What the Community Really Needs

In March 2018, Gibsonton Elementary leadership, faculty, and support staff agreed the school should adopt the community schools approach. “The entire school had to be behind the idea,” she said, “and we were.” Out of the six candidates who applied for school improvement coordinator, a key position the approach requires, Gilmore was chosen.

Much of what the school needed seemed obvious to Gilmore and her colleagues, but the first year of implementing the community schools model requires the school to conduct a needs assessment, including an audit of program strengths and weaknesses and assets in the surrounding community, and an outreach, via surveys and interviews, to students, parents, business leaders, local nonprofits, and others.

“We interviewed 92 percent of parents, including both parents in two-parent households,” Gilmore recalled. “We really wanted to get a thorough understanding of our stakeholders’ needs and what they felt were the problems.”

After the audit and survey results were accumulated and ranked, the foremost concern was the low rate of student attendance. Parent engagement was also lacking, and families said they wanted a more enriching program for their children—not just the basics.

Poised with that knowledge, Gilmore and her colleagues went about the work of addressing the school’s attendance problems.

But what they had not prepared to address, but were actually better prepared for because they adopted the community schools approach, was a pandemic.

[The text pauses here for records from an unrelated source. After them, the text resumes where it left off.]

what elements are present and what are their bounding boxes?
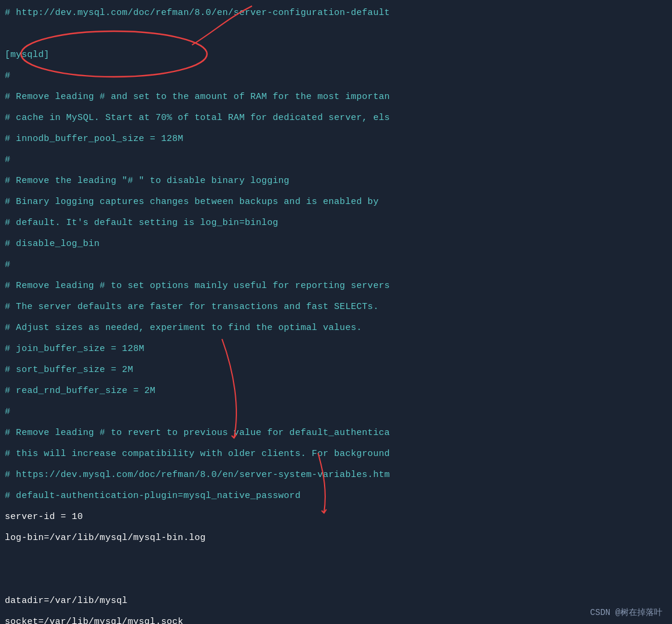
line-30: socket=/var/lib/mysql/mysql.sock bbox=[0, 611, 672, 624]
line-content-20: # bbox=[5, 403, 10, 421]
line-content-16: # Adjust sizes as needed, experiment to … bbox=[5, 319, 362, 337]
line-8: # bbox=[0, 149, 672, 170]
line-6: # cache in MySQL. Start at 70% of total … bbox=[0, 107, 672, 128]
line-content-22: # this will increase compatibility with … bbox=[5, 445, 390, 463]
line-content-26: log-bin=/var/lib/mysql/mysql-bin.log bbox=[5, 529, 206, 547]
line-15: # The server defaults are faster for tra… bbox=[0, 296, 672, 317]
line-4: # bbox=[0, 65, 672, 86]
line-content-14: # Remove leading # to set options mainly… bbox=[5, 277, 390, 295]
line-content-5: # Remove leading # and set to the amount… bbox=[5, 88, 390, 106]
line-content-11: # default. It's default setting is log_b… bbox=[5, 214, 278, 232]
code-editor: # http://dev.mysql.com/doc/refman/8.0/en… bbox=[0, 0, 672, 624]
line-28 bbox=[0, 569, 672, 590]
line-21: # Remove leading # to revert to previous… bbox=[0, 422, 672, 443]
line-content-4: # bbox=[5, 67, 10, 85]
line-content-19: # read_rnd_buffer_size = 2M bbox=[5, 382, 155, 400]
line-content-3: [mysqld] bbox=[5, 46, 49, 64]
line-14: # Remove leading # to set options mainly… bbox=[0, 275, 672, 296]
line-26: log-bin=/var/lib/mysql/mysql-bin.log bbox=[0, 527, 672, 548]
line-23: # https://dev.mysql.com/doc/refman/8.0/e… bbox=[0, 464, 672, 485]
line-29: datadir=/var/lib/mysql bbox=[0, 590, 672, 611]
line-18: # sort_buffer_size = 2M bbox=[0, 359, 672, 380]
line-19: # read_rnd_buffer_size = 2M bbox=[0, 380, 672, 401]
line-5: # Remove leading # and set to the amount… bbox=[0, 86, 672, 107]
line-7: # innodb_buffer_pool_size = 128M bbox=[0, 128, 672, 149]
line-27 bbox=[0, 548, 672, 569]
watermark: CSDN @树在掉落叶 bbox=[590, 607, 662, 618]
code-lines: # http://dev.mysql.com/doc/refman/8.0/en… bbox=[0, 2, 672, 624]
line-content-18: # sort_buffer_size = 2M bbox=[5, 361, 133, 379]
line-content-25: server-id = 10 bbox=[5, 508, 83, 526]
line-22: # this will increase compatibility with … bbox=[0, 443, 672, 464]
line-12: # disable_log_bin bbox=[0, 233, 672, 254]
line-content-6: # cache in MySQL. Start at 70% of total … bbox=[5, 109, 390, 127]
line-10: # Binary logging captures changes betwee… bbox=[0, 191, 672, 212]
line-2 bbox=[0, 23, 672, 44]
line-content-23: # https://dev.mysql.com/doc/refman/8.0/e… bbox=[5, 466, 390, 484]
line-content-21: # Remove leading # to revert to previous… bbox=[5, 424, 390, 442]
line-content-29: datadir=/var/lib/mysql bbox=[5, 592, 128, 610]
line-13: # bbox=[0, 254, 672, 275]
line-1: # http://dev.mysql.com/doc/refman/8.0/en… bbox=[0, 2, 672, 23]
line-content-8: # bbox=[5, 151, 10, 169]
line-content-30: socket=/var/lib/mysql/mysql.sock bbox=[5, 613, 184, 624]
line-3: [mysqld] bbox=[0, 44, 672, 65]
line-content-7: # innodb_buffer_pool_size = 128M bbox=[5, 130, 184, 148]
line-content-24: # default-authentication-plugin=mysql_na… bbox=[5, 487, 301, 505]
line-content-9: # Remove the leading "# " to disable bin… bbox=[5, 172, 289, 190]
line-content-15: # The server defaults are faster for tra… bbox=[5, 298, 379, 316]
line-9: # Remove the leading "# " to disable bin… bbox=[0, 170, 672, 191]
line-content-17: # join_buffer_size = 128M bbox=[5, 340, 145, 358]
line-17: # join_buffer_size = 128M bbox=[0, 338, 672, 359]
line-24: # default-authentication-plugin=mysql_na… bbox=[0, 485, 672, 506]
line-content-1: # http://dev.mysql.com/doc/refman/8.0/en… bbox=[5, 4, 390, 22]
line-20: # bbox=[0, 401, 672, 422]
line-content-10: # Binary logging captures changes betwee… bbox=[5, 193, 379, 211]
line-11: # default. It's default setting is log_b… bbox=[0, 212, 672, 233]
line-content-12: # disable_log_bin bbox=[5, 235, 100, 253]
line-content-13: # bbox=[5, 256, 10, 274]
line-16: # Adjust sizes as needed, experiment to … bbox=[0, 317, 672, 338]
line-25: server-id = 10 bbox=[0, 506, 672, 527]
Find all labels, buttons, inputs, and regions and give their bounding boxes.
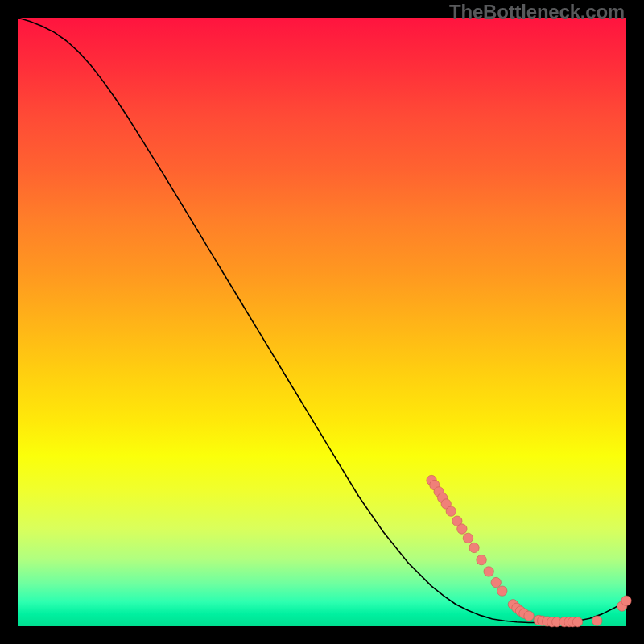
data-marker <box>477 555 486 564</box>
data-marker <box>484 567 493 576</box>
data-marker <box>491 577 501 587</box>
data-marker <box>446 506 456 516</box>
data-marker <box>463 533 473 543</box>
chart-overlay <box>18 18 626 626</box>
data-marker <box>592 616 602 625</box>
data-marker <box>497 586 507 596</box>
bottleneck-curve <box>18 18 626 622</box>
data-marker <box>469 543 479 552</box>
chart-stage: TheBottleneck.com <box>0 0 644 644</box>
data-markers <box>427 475 631 627</box>
data-marker <box>572 617 582 627</box>
data-marker <box>524 611 534 621</box>
data-marker <box>621 596 631 605</box>
data-marker <box>457 524 467 534</box>
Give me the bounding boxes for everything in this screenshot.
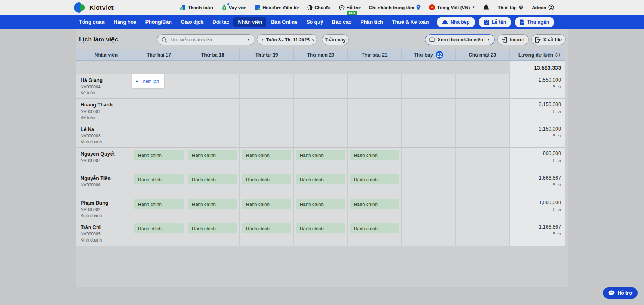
shift-badge[interactable]: Hành chính [350,174,399,184]
schedule-cell[interactable] [402,221,456,246]
schedule-cell[interactable]: Hành chính [132,221,186,246]
notifications-button[interactable] [483,4,489,11]
schedule-cell[interactable]: Hành chính [186,172,240,197]
nav-item-6[interactable]: Nhân viên [233,17,266,27]
column-header-2[interactable]: Thứ hai 17 [132,49,186,61]
schedule-cell[interactable]: Hành chính [240,148,294,172]
shift-badge[interactable]: Hành chính [296,199,345,209]
search-input[interactable] [170,37,244,43]
schedule-cell[interactable] [456,99,510,123]
shift-badge[interactable]: Hành chính [134,150,184,160]
schedule-cell[interactable] [132,99,186,123]
schedule-cell[interactable]: Hành chính [294,197,348,221]
this-week-button[interactable]: Tuần này [322,34,349,45]
schedule-cell[interactable]: Hành chính [240,172,294,197]
shift-badge[interactable]: Hành chính [242,199,291,209]
shift-badge[interactable]: Hành chính [134,223,184,233]
column-header-7[interactable]: Thứ bảy22 [402,49,456,61]
import-button[interactable]: Import [497,34,529,45]
theme-menu-item[interactable]: Chủ đề [307,5,330,10]
shift-badge[interactable]: Hành chính [350,199,399,209]
support-floating-button[interactable]: Hỗ trợ [603,287,638,299]
settings-menu-item[interactable]: Thiết lập ⚙ [497,5,523,10]
shift-badge[interactable]: Hành chính [242,223,291,233]
branch-menu-item[interactable]: Chi nhánh trung tâm [369,4,421,10]
schedule-cell[interactable]: Hành chính [132,197,186,221]
column-header-8[interactable]: Chủ nhật 23 [456,49,510,61]
schedule-cell[interactable]: Hành chính [186,221,240,246]
schedule-cell[interactable] [132,123,186,148]
schedule-cell[interactable]: Hành chính [132,148,186,172]
schedule-cell[interactable] [456,148,510,172]
schedule-cell[interactable]: Hành chính [348,148,402,172]
schedule-cell[interactable] [240,99,294,123]
schedule-cell[interactable]: Hành chính [132,172,186,197]
schedule-cell[interactable]: Hành chính [186,197,240,221]
support-menu-item[interactable]: Hỗ trợ Beta [339,5,361,10]
schedule-cell[interactable]: Hành chính [294,172,348,197]
export-button[interactable]: Xuất file [531,34,566,45]
schedule-cell[interactable] [456,221,510,246]
nav-item-11[interactable]: Thuế & Kế toán [388,17,433,27]
schedule-cell[interactable] [240,74,294,99]
shift-badge[interactable]: Hành chính [134,199,184,209]
nav-item-2[interactable]: Hàng hóa [109,17,141,27]
schedule-cell[interactable] [186,123,240,148]
shift-badge[interactable]: Hành chính [242,150,291,160]
column-header-6[interactable]: Thứ sáu 21 [348,49,402,61]
nav-item-9[interactable]: Báo cáo [328,17,356,27]
shift-badge[interactable]: Hành chính [296,174,345,184]
column-header-5[interactable]: Thứ năm 20 [294,49,348,61]
add-shift-popup[interactable]: +Thêm lịch [132,74,164,88]
schedule-cell[interactable] [348,123,402,148]
shift-badge[interactable]: Hành chính [134,174,184,184]
cashier-button[interactable]: Thu ngân [515,17,554,27]
column-header-3[interactable]: Thứ ba 18 [186,49,240,61]
schedule-cell[interactable] [402,99,456,123]
shift-badge[interactable]: Hành chính [350,223,399,233]
nav-item-3[interactable]: Phòng/Bàn [141,17,176,27]
nav-item-1[interactable]: Tổng quan [74,17,109,27]
schedule-cell[interactable] [456,74,510,99]
shift-badge[interactable]: Hành chính [188,199,237,209]
view-mode-select[interactable]: Xem theo nhân viên ▼ [425,34,495,45]
loan-menu-item[interactable]: $ Vay vốn [221,4,246,10]
nav-item-7[interactable]: Bán Online [266,17,302,27]
shift-badge[interactable]: Hành chính [188,223,237,233]
schedule-cell[interactable]: Hành chính [348,197,402,221]
schedule-cell[interactable] [240,123,294,148]
next-week-button[interactable]: › [311,37,315,43]
schedule-cell[interactable] [402,197,456,221]
schedule-cell[interactable] [186,74,240,99]
nav-item-4[interactable]: Giao dịch [176,17,208,27]
info-icon[interactable] [555,53,560,57]
schedule-cell[interactable] [186,99,240,123]
search-caret-icon[interactable]: ▼ [247,38,250,41]
shift-badge[interactable]: Hành chính [296,150,345,160]
schedule-cell[interactable]: Hành chính [240,221,294,246]
schedule-cell[interactable]: Hành chính [240,197,294,221]
column-header-4[interactable]: Thứ tư 19 [240,49,294,61]
nav-item-5[interactable]: Đối tác [208,17,234,27]
reception-button[interactable]: Lễ tân [479,17,511,27]
shift-badge[interactable]: Hành chính [350,150,399,160]
prev-week-button[interactable]: ‹ [261,37,264,43]
schedule-cell[interactable] [348,74,402,99]
schedule-cell[interactable]: Hành chính [294,221,348,246]
payment-menu-item[interactable]: $ Thanh toán [180,4,213,10]
schedule-cell[interactable] [402,148,456,172]
schedule-cell[interactable] [294,99,348,123]
admin-menu-item[interactable]: Admin [532,4,554,10]
kiotviet-brand[interactable]: KiotViet [74,2,114,13]
schedule-cell[interactable]: Hành chính [348,172,402,197]
einvoice-menu-item[interactable]: Hoá đơn điện tử [255,4,298,10]
schedule-cell[interactable]: +Thêm lịch [132,74,186,99]
nav-item-8[interactable]: Sổ quỹ [302,17,328,27]
shift-badge[interactable]: Hành chính [188,174,237,184]
schedule-cell[interactable] [456,123,510,148]
schedule-cell[interactable] [456,197,510,221]
nav-item-10[interactable]: Phân tích [356,17,387,27]
schedule-cell[interactable]: Hành chính [294,148,348,172]
shift-badge[interactable]: Hành chính [242,174,291,184]
schedule-cell[interactable] [402,123,456,148]
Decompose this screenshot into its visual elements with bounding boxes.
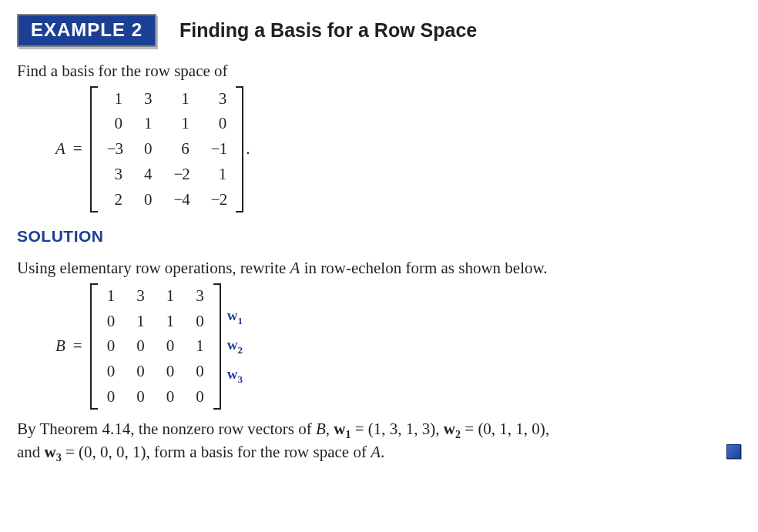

Not a One-Size-Fits-All Approach

“When COVID-19 hit, the first thing we knew we had to do was find [and reach out to] our [students’] families,” Gilmore recalled.

She helped organize a team to make phone calls and canvass neighborhoods. Because of the community’s ties to the carnival business, family mobility rates in Gibsonton were already high. COVID-19 would only make transience worse. Yet, within four weeks, Gilmore and her team found every Gibsonton Elementary student, the first school in Hillsborough County to do so.

“We were 100 percent better able to make the transition [caused by COVID-19] because of the community schools model,” Gilmore said. “Because we were already talking with our families, they weren’t afraid of us. Also, because we had created my position [of school improvement coordinator], we had more capacity. The model ensured we had structures and people in place.”

The dialogue the school had already established with its families also ensured the response to their efforts would be effective.

“The community schools approach was well-suited to the crisis because the approach demands that you stop, ask questions, and listen to those you serve,” Kriete explained. “Another strength of the community schools approach is that it is not a one-size-fits-all approach, and there is a lot of flexibility built into it.”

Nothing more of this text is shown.